Counselling for alcohol dependence and abuse can help reduce the 30-day readmission rates for alcoholic hepatitis (AH), according to a study presented at the recently concluded 2022 Digestive Disease Week (DDW 2022).

Despite its benefits, treating alcohol abuse is an underutilized approach of managing not only AH but other alcohol-related disorders as well, the researchers said.

“This should ideally be implemented for all patients hospitalized with not only AH but also all disorders related to alcohol dependence disorder, as it can dramatically impact disease burden and outcomes, such as readmission,” they said.

The present retrospective analysis drew from national readmissions databases and identified 1,552 AH patients who had received counselling for alcohol abuse. A parallel group of 44,065 AH patients who had not undergone counselling was also included as a comparator. Only those who had a principal diagnosis of AH, or of alcohol abuse but with secondary diagnosis of AH, were eligible.  

The rate of hospital readmission for AH was significantly higher in patients who did not vs did receive counselling for their alcohol abuse (11.67 percent vs 7.83 percent; p=0.008). Multivariate Cox regression analysis confirmed the significant beneficial effect of counselling and showed that it could reduce the risk of readmission by nearly 40 percent (hazard ratio, 0.64, 95 percent confidence interval, 0.46–0.91; p=0.01). [DDW 2022, abstract Sa1420]

In addition, patients who underwent therapy for alcohol abuse were more likely to receive a regular discharge (86.7 percent vs 77.42 percent) with lower need for skilled nursing facilities (3.19 percent vs 9.2 percent) or home health care (2.64 percent vs 5.75 percent).

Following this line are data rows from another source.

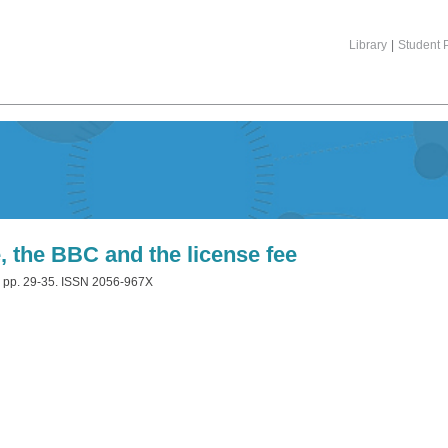
Library
|
Student P
, the BBC and the license fee
. pp. 29-35. ISSN 2056-967X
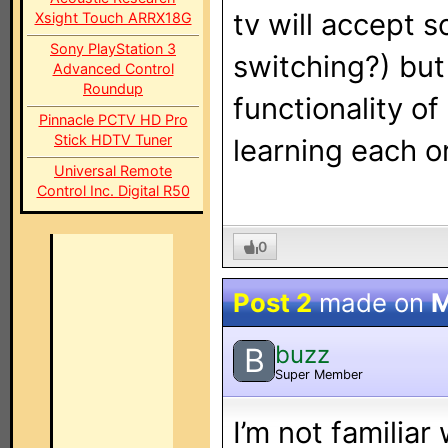
tv will accept 
Xsight Touch ARRX18G
Sony PlayStation 3
switching?) but 
Advanced Control
Roundup
functionality of
Pinnacle PCTV HD Pro
Stick HDTV Tuner
learning each o
Universal Remote
Control Inc. Digital R50
0
Post 2
made on
M
buzz
B
Super Member
I’m not familiar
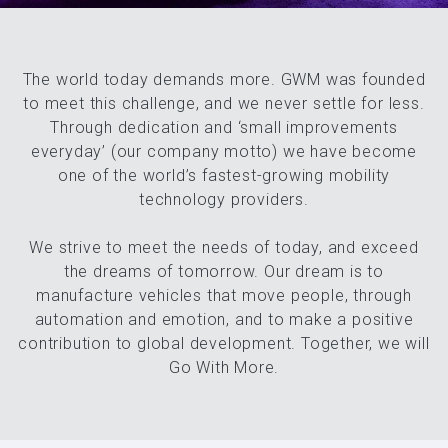
The world today demands more. GWM was founded
to meet this challenge, and we never settle for less.
Through dedication and ‘small improvements
everyday’ (our company motto) we have become
one of the world’s fastest-growing mobility
GWM UTE
technology providers.
We strive to meet the needs of today, and exceed
the dreams of tomorrow. Our dream is to
manufacture vehicles that move people, through
automation and emotion, and to make a positive
contribution to global development. Together, we will
Go With More.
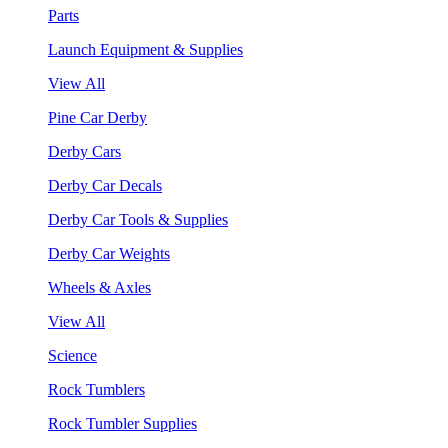
Parts
Launch Equipment & Supplies
View All
Pine Car Derby
Derby Cars
Derby Car Decals
Derby Car Tools & Supplies
Derby Car Weights
Wheels & Axles
View All
Science
Rock Tumblers
Rock Tumbler Supplies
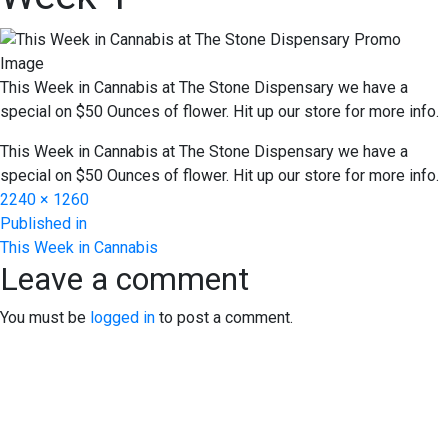
This Week in Cannabis at The Stone Dispensary we have a
special on $50 Ounces of flower. Hit up our store for more info.
This Week in Cannabis at The Stone Dispensary we have a
special on $50 Ounces of flower. Hit up our store for more info.
Full
2240 × 1260
Post
size
Published in
This Week in Cannabis
navigation
Leave a comment
You must be
logged in
to post a comment.
EXPERIENCE EXCELLENCE
AT THE STONE DISPENSARY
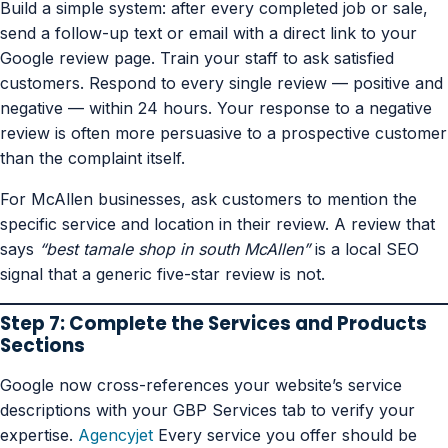
Build a simple system: after every completed job or sale,
send a follow-up text or email with a direct link to your
Google review page. Train your staff to ask satisfied
customers. Respond to every single review — positive and
negative — within 24 hours. Your response to a negative
review is often more persuasive to a prospective customer
than the complaint itself.
For McAllen businesses, ask customers to mention the
specific service and location in their review. A review that
says
“best tamale shop in south McAllen”
is a local SEO
signal that a generic five-star review is not.
Step 7: Complete the Services and Products
Sections
Google now cross-references your website’s service
descriptions with your GBP Services tab to verify your
expertise.
Agencyjet
Every service you offer should be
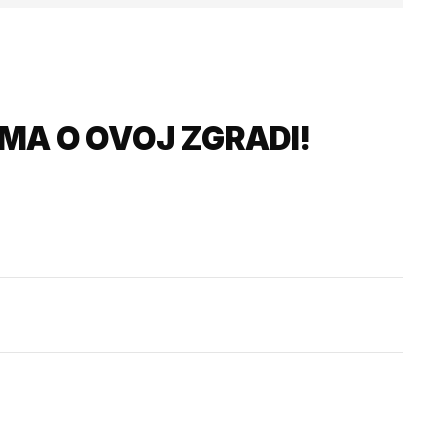
MA O OVOJ ZGRADI!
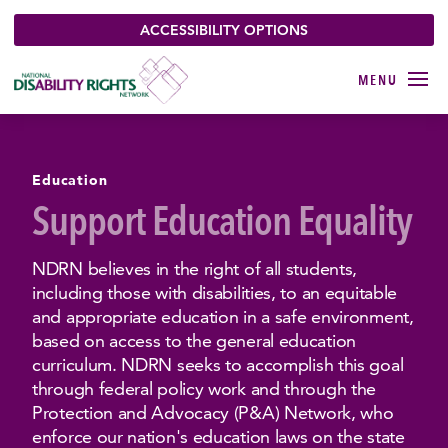
ACCESSIBILITY OPTIONS
Education
Support Education Equality
NDRN believes in the right of all students,
including those with disabilities, to an equitable
and appropriate education in a safe environment,
based on access to the general education
curriculum. NDRN seeks to accomplish this goal
through federal policy work and through the
Protection and Advocacy (P&A) Network, who
enforce our nation's education laws on the state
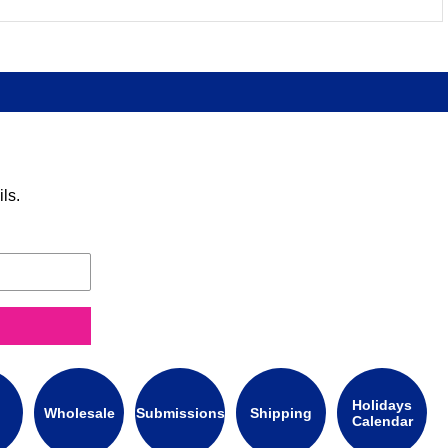
ls.
Holidays
Wholesale
Submissions
Shipping
Calendar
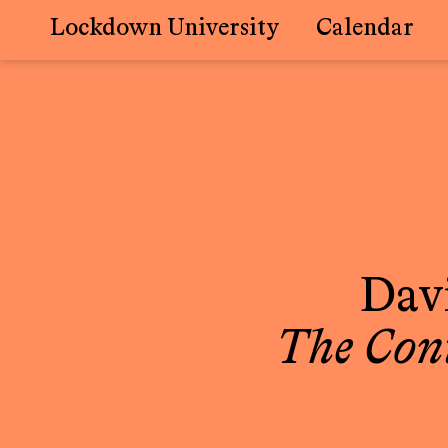
Lockdown University
Calendar
Skip
to
content
Davi
The Con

Hospital-related factors seemed to affect the likelihood of receiving interventions for alcohol abuse, with counselling being provided to a larger percentage of patients in large metropolitan centres, as well as private-investor-owned hospitals.

Meanwhile, such a difference in readmission rates could not be attributed to baseline parameters, since age (p=0.42) and sex (p=0.24) distribution did not significantly differ between groups. Median income (p=0.78), insurance status (p=0.61), and bed-size of the hospital they sought care from (p=0.87) were also similar between groups.

According to the researchers, the present findings underscore the value of holistic treatments for alcohol abuse and suggest that hospitals should invest more in these interventions.

"It takes a multidisciplinary approach, starting from the physician or the healthcare provider along with the pharmacists, the behavioural health specialists, or a psychiatrist or psychologist, along with case management as well," explained Dr Harleen Chela, third-year resident at the University of Missouri and Columbia and one of the study authors.

Unfortunately, despite being effective, for many, counselling is too resource-demanding to integrate into routine practice. "It's not always feasible to implement this on the inpatient side, because it takes more than a day or two just to get some of these things put in place,” Chela said.

Future efforts and investments are needed to better establish counselling as a clinical staple.